Une concaténation qui fait mémoire, qui fait histoire...
À la fin du temps d’accueil, juste avant de partir à l’école, il suffit de prendre 2 ou 3 minutes pour lire la totalité de ce qui s’est écrit, afin que les premier.ère.s arrivé.e.s aient l’occasion d’entendre l’expression de leurs copains et copines. Si le support est une affiche, il faut veiller à ce qu’elle soit visible et accessible tout le temps de l’accueil.
Et les jours se succédant (très rapprochés sur une année si c’est un accueil périscolaire, tous les mercredis en ce qui concerne un ACM de septembre à juin, enfin sur 5, 10, 15 jours ou plus s’il s’agit d’un séjour ou d’un ACM pendant les vacances), les écrits de chaque jour viennent rejoindre la pile et peu à peu constituer un carnet de bord qu’il faudra mettre en forme afin que demeurent les mots et que les papiers ne partent pas à la poubelle. Le mode de valorisation appartient à chaque équipe; la mise en forme (c’est une activité proposée à chaque fois) peut se faire au fil du temps ou à la toute fin mais s’il est un impératif à ne pas esquiver, c’est bien celui de permettre aux enfants d’y prendre part.
...ou à chaque jour suffit sa peine
il est aussi possible de ne proposer cette démarche que de temps en temps, chaque nouvelle production constituant alors un tout et non partie d’une œuvre (dans le sens d’ouvrage, de réalisation) unique qui a sa vie propre.

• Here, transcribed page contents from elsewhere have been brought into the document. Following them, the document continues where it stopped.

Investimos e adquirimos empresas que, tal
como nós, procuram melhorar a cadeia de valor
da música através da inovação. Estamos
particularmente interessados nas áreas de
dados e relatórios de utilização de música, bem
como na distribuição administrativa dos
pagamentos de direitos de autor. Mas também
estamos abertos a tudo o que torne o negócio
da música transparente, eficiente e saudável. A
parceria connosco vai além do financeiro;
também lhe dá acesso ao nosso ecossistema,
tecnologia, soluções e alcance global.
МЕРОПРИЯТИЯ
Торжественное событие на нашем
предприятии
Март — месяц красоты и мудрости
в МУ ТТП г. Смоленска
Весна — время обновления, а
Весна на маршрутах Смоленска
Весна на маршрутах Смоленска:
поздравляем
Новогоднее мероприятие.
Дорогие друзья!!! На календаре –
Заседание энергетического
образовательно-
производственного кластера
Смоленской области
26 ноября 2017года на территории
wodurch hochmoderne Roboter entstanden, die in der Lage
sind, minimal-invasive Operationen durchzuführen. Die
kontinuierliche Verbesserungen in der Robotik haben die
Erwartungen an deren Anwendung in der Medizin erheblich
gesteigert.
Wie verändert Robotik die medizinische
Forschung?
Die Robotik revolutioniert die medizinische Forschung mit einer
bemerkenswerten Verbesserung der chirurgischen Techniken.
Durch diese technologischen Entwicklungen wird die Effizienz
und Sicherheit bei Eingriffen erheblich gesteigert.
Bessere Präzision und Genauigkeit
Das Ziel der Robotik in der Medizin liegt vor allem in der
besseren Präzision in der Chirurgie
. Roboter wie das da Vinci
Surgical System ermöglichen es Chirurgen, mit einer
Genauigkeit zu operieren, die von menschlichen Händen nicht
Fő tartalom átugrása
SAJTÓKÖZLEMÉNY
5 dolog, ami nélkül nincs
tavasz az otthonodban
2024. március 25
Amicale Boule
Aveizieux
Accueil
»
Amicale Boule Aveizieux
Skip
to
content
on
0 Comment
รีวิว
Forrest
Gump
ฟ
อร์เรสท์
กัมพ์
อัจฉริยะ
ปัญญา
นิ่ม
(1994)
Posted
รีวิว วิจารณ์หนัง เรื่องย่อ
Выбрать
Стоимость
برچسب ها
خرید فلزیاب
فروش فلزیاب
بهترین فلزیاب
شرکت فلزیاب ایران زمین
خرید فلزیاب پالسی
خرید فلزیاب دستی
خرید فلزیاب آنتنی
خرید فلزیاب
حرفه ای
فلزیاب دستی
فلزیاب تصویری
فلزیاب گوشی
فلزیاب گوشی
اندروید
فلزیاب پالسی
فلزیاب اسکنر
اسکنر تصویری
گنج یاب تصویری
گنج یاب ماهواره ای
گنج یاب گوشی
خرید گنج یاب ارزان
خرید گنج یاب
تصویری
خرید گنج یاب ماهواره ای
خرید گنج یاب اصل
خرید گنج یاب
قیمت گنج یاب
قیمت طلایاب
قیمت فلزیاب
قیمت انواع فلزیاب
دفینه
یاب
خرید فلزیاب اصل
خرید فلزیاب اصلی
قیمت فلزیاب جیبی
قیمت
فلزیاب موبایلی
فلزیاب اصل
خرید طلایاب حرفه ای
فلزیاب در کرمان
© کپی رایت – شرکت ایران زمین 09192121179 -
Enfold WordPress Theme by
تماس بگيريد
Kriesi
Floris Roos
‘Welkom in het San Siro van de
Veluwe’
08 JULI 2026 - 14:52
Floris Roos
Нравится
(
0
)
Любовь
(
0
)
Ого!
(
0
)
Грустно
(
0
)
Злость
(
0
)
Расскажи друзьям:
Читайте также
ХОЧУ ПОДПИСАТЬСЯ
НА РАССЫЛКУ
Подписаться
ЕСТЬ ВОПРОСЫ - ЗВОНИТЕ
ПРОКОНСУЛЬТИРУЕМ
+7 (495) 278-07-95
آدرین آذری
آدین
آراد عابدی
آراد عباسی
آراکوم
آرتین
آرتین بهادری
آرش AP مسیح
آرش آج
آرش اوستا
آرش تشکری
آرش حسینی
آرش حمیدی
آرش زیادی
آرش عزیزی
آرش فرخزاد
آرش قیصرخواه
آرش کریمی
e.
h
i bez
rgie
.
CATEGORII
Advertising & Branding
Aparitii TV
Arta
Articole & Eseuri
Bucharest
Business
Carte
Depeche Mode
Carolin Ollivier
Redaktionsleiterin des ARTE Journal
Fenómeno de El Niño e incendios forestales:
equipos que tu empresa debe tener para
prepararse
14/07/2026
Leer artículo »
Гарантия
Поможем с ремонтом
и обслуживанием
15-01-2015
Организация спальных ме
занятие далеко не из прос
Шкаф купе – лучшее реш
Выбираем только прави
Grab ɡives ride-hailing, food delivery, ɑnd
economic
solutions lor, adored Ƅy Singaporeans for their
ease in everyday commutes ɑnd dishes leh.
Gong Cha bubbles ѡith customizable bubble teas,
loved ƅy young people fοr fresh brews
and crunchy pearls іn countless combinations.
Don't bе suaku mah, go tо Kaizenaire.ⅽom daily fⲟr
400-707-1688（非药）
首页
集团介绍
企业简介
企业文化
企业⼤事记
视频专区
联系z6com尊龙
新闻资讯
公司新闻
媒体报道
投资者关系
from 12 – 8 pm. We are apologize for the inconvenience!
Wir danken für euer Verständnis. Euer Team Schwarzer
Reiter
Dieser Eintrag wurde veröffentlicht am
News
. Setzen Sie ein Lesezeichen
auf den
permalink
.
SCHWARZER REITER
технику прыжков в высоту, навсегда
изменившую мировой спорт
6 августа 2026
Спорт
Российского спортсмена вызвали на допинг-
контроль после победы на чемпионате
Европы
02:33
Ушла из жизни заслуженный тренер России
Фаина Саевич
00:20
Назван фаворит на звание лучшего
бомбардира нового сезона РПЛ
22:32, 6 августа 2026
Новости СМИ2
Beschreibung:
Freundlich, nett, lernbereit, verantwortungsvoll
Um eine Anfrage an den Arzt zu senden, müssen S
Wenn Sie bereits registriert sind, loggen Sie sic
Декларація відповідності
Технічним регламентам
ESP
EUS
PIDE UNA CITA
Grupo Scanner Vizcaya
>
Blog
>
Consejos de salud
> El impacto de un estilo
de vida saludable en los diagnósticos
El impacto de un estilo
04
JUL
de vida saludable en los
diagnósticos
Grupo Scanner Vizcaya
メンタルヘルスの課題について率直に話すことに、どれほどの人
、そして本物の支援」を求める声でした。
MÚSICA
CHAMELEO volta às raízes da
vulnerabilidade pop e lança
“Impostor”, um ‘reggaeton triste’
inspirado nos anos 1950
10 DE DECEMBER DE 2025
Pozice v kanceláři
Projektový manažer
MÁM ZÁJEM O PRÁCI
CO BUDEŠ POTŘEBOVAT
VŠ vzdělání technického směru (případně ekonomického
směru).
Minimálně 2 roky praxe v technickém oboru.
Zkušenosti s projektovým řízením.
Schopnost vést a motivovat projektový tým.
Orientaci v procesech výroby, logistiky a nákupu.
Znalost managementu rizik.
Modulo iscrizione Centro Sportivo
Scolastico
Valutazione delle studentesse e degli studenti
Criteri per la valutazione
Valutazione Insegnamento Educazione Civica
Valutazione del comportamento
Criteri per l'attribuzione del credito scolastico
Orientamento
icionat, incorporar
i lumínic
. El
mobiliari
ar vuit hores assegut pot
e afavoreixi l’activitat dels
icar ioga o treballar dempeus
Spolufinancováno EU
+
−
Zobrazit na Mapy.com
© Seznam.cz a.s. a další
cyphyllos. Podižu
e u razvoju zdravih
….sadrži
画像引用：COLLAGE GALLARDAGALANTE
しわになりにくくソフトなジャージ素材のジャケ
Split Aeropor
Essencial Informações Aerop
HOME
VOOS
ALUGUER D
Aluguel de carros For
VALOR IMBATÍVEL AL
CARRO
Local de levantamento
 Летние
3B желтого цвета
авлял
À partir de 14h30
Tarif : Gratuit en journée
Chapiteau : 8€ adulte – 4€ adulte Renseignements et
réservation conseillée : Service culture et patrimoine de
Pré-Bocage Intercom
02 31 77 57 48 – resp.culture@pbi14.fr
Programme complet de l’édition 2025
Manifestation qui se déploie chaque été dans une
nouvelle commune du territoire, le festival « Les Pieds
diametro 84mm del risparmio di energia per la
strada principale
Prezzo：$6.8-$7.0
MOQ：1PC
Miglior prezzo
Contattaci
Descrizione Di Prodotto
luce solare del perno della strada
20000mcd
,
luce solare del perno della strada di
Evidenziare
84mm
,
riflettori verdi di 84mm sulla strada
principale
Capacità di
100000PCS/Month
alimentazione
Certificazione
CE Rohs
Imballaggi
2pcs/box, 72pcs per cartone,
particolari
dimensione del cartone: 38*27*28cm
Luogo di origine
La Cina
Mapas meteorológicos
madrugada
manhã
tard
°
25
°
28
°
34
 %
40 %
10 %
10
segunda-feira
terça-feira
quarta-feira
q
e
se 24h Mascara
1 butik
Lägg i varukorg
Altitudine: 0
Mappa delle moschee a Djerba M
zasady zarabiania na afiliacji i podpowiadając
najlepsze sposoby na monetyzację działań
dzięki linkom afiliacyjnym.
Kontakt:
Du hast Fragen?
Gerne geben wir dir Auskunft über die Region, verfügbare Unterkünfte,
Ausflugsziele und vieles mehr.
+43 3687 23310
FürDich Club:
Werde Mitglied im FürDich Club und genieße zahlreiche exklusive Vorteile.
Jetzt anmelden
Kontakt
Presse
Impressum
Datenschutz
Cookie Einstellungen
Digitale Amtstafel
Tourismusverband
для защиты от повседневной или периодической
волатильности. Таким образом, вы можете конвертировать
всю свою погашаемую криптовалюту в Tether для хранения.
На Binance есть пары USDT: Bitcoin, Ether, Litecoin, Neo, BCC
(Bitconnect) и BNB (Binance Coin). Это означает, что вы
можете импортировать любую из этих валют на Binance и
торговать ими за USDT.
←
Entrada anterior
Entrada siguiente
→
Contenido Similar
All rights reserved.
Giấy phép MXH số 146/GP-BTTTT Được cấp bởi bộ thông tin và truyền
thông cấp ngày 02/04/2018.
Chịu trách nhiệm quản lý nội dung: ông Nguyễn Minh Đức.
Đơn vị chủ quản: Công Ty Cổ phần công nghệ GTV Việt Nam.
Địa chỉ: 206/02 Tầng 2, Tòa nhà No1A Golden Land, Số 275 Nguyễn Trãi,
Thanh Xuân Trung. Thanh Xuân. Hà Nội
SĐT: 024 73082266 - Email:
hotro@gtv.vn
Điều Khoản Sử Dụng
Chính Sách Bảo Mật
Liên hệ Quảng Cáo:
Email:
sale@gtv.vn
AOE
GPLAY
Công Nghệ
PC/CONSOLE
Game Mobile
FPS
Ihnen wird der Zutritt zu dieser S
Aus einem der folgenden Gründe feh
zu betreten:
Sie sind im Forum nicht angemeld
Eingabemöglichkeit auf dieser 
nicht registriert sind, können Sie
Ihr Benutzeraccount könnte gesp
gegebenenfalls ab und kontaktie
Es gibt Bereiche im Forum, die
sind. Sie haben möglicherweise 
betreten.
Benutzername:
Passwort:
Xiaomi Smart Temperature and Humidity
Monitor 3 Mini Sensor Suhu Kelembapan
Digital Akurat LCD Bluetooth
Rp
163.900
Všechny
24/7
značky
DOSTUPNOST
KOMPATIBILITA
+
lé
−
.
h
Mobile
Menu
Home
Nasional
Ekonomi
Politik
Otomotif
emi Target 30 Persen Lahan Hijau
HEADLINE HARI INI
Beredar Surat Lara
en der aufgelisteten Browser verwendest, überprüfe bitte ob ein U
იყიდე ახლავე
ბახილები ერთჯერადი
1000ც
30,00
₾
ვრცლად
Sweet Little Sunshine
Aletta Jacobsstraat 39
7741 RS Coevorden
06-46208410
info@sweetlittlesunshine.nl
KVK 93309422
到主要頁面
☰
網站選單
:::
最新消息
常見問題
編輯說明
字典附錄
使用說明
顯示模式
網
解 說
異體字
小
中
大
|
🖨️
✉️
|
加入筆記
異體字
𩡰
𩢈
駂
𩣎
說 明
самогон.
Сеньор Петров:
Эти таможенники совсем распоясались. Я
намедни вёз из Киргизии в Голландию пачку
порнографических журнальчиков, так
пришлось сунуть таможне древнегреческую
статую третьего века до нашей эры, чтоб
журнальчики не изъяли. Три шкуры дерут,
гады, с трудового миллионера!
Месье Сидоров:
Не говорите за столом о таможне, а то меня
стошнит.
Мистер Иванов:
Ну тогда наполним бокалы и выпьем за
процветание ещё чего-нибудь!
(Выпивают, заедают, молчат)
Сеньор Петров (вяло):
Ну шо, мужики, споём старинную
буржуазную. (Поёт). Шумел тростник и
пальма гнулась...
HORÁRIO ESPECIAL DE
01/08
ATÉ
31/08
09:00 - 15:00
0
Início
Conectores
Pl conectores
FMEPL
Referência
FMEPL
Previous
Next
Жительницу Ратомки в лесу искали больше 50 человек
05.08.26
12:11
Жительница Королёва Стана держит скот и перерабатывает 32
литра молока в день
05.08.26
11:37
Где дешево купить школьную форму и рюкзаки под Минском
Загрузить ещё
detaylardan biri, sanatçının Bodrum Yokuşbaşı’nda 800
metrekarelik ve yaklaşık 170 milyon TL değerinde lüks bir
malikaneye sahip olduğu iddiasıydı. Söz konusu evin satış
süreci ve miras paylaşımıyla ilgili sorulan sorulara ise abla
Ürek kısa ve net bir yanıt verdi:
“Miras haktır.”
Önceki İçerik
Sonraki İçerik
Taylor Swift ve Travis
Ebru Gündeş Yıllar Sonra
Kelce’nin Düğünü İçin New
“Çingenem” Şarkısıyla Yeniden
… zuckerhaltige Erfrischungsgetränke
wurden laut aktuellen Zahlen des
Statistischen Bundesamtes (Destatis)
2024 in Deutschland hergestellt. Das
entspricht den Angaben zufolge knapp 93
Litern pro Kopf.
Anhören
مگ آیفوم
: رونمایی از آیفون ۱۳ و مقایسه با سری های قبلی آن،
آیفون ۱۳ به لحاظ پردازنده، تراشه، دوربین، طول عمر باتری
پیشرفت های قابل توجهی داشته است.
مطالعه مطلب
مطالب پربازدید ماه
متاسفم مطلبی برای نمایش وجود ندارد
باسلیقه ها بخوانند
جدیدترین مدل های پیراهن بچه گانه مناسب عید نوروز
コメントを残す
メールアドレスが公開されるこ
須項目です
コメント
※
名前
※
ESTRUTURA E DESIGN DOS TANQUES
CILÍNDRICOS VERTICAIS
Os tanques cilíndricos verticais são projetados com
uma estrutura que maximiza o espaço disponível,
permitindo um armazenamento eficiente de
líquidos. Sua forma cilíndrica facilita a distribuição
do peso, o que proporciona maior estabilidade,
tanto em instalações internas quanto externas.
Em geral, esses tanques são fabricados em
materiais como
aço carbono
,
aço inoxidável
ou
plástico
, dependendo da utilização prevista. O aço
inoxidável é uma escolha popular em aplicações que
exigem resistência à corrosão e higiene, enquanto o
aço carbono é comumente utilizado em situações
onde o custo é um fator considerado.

En tout état de cause, que cette démarche soit une déclinaison du « quoi de neuf » ou pas, il n’en reste pas moins qu’elle est un des possibles qui permet aux accueils collectifs de mineur.e.s et à leurs équipes d’encadrement de proposer du neuf pleinement ancré dans une conception des loisirs qui s’appuie sur les valeurs d’une éducation qui laisse toute sa place aux enfants dans le présent de leur grandir.